Work task:
Which of the lines below holds the string "Math"? Copy every line that does.

Dataset records:
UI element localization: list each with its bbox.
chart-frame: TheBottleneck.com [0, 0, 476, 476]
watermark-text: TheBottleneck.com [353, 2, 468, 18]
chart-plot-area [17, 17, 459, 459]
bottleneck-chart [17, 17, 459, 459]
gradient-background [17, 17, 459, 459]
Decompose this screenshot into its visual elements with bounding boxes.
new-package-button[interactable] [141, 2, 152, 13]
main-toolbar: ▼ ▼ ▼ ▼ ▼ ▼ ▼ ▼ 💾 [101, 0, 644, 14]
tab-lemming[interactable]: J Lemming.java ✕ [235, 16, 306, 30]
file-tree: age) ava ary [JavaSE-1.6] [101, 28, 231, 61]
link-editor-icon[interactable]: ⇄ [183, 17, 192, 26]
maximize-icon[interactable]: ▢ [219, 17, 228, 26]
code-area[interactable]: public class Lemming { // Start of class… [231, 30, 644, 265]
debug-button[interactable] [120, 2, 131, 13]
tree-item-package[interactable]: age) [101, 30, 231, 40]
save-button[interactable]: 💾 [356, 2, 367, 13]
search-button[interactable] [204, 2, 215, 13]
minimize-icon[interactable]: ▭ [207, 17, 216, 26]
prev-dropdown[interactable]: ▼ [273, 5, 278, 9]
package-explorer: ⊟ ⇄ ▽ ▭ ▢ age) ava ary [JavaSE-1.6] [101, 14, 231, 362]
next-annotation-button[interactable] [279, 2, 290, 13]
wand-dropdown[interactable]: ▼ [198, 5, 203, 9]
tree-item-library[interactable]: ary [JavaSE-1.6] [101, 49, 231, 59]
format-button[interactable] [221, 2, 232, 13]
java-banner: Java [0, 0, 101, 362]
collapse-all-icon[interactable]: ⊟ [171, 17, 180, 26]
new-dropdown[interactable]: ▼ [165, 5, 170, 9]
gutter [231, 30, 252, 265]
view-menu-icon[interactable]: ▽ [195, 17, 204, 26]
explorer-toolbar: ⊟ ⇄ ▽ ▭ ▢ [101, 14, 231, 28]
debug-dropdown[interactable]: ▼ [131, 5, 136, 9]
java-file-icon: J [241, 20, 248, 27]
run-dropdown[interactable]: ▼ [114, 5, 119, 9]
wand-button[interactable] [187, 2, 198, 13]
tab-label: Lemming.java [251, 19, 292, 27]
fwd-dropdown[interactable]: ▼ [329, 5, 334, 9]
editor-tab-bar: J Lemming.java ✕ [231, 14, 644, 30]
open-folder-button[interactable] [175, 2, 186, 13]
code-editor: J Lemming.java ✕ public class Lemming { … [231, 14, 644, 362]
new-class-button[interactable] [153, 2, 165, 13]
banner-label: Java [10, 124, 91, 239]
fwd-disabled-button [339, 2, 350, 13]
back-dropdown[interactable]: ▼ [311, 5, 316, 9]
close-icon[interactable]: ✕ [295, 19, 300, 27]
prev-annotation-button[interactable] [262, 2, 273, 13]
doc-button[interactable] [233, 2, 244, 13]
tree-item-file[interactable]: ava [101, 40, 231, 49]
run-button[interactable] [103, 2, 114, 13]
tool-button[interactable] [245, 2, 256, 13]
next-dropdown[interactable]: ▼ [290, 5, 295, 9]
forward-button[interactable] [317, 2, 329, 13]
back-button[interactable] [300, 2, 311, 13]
* * *
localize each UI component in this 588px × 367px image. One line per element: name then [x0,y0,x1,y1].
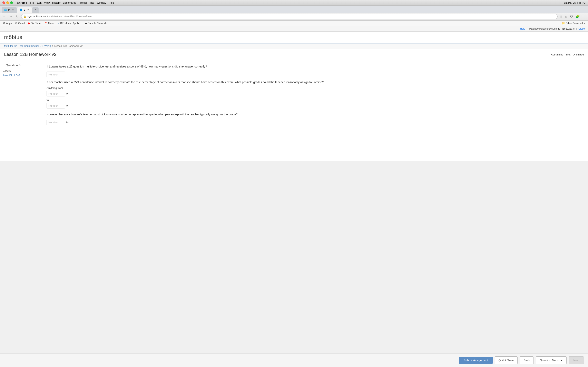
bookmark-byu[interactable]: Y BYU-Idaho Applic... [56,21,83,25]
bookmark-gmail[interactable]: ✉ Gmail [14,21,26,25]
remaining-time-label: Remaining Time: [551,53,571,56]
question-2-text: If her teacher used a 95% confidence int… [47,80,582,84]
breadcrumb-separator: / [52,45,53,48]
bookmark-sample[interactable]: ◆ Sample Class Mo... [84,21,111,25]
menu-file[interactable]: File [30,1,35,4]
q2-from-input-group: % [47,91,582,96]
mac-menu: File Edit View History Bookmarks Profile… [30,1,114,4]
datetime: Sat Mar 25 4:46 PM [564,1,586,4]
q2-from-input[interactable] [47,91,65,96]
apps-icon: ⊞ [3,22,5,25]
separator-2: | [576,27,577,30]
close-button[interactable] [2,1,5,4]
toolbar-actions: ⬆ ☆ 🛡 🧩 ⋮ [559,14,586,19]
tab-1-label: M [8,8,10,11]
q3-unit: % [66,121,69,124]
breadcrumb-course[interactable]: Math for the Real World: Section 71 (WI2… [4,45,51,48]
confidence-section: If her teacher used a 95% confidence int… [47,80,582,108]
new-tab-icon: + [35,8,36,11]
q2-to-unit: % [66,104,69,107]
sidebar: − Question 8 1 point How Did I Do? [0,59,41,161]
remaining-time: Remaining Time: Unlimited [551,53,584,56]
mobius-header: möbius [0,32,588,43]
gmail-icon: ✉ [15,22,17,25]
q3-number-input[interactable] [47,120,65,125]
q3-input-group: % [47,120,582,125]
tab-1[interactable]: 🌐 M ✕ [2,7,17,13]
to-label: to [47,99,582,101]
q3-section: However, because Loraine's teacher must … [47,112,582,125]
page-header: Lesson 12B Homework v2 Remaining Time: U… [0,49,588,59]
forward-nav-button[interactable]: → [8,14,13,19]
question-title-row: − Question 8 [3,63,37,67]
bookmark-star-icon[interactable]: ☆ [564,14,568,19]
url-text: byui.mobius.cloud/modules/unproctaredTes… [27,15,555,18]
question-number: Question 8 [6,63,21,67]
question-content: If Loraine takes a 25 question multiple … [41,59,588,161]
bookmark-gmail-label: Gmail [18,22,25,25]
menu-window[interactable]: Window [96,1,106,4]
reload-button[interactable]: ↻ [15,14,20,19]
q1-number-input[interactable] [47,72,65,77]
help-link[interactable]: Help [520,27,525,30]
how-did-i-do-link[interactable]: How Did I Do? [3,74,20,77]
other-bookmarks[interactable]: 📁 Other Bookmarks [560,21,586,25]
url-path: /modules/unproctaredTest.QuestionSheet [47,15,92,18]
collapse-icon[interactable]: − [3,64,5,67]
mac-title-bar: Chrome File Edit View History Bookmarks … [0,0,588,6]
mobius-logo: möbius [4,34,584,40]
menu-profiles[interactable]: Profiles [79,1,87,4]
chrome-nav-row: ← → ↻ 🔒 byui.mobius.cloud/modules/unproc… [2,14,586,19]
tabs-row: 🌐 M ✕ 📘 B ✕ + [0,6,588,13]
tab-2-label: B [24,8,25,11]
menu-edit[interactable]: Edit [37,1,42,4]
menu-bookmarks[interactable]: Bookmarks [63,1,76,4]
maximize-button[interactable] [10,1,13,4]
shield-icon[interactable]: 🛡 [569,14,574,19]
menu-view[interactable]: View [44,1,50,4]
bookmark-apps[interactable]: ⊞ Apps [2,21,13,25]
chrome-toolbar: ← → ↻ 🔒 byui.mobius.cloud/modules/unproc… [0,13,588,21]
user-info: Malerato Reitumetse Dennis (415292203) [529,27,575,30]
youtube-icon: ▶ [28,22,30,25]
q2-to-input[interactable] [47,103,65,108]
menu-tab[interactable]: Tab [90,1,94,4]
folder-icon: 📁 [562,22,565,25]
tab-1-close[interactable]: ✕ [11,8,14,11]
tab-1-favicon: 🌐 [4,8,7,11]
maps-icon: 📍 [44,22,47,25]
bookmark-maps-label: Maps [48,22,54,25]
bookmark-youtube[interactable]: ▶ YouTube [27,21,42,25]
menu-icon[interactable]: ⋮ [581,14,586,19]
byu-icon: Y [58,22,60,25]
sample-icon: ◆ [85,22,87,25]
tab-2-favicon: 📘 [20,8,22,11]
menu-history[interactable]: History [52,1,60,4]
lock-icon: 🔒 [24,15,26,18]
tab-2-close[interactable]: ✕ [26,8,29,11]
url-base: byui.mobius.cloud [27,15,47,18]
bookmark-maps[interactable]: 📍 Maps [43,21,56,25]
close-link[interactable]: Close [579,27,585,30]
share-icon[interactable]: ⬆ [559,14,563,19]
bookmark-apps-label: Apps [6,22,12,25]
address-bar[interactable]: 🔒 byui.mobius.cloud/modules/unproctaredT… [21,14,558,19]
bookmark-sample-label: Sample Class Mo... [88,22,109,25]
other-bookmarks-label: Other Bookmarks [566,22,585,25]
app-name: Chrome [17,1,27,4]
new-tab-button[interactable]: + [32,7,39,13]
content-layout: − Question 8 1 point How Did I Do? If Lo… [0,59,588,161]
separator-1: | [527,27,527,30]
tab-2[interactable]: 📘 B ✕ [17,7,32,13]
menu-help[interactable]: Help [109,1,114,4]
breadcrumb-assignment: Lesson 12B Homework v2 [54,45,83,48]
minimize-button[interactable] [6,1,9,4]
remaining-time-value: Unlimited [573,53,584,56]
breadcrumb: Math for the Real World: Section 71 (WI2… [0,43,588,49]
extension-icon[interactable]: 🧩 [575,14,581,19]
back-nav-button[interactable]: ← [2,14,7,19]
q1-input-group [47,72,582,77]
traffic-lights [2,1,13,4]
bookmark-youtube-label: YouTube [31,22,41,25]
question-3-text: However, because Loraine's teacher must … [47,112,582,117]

Output:
breadcrumb-course[interactable]: Math for the Real World: Section 71 (WI2… [4,45,51,48]
breadcrumb: Math for the Real World: Section 71 (WI2… [0,43,588,49]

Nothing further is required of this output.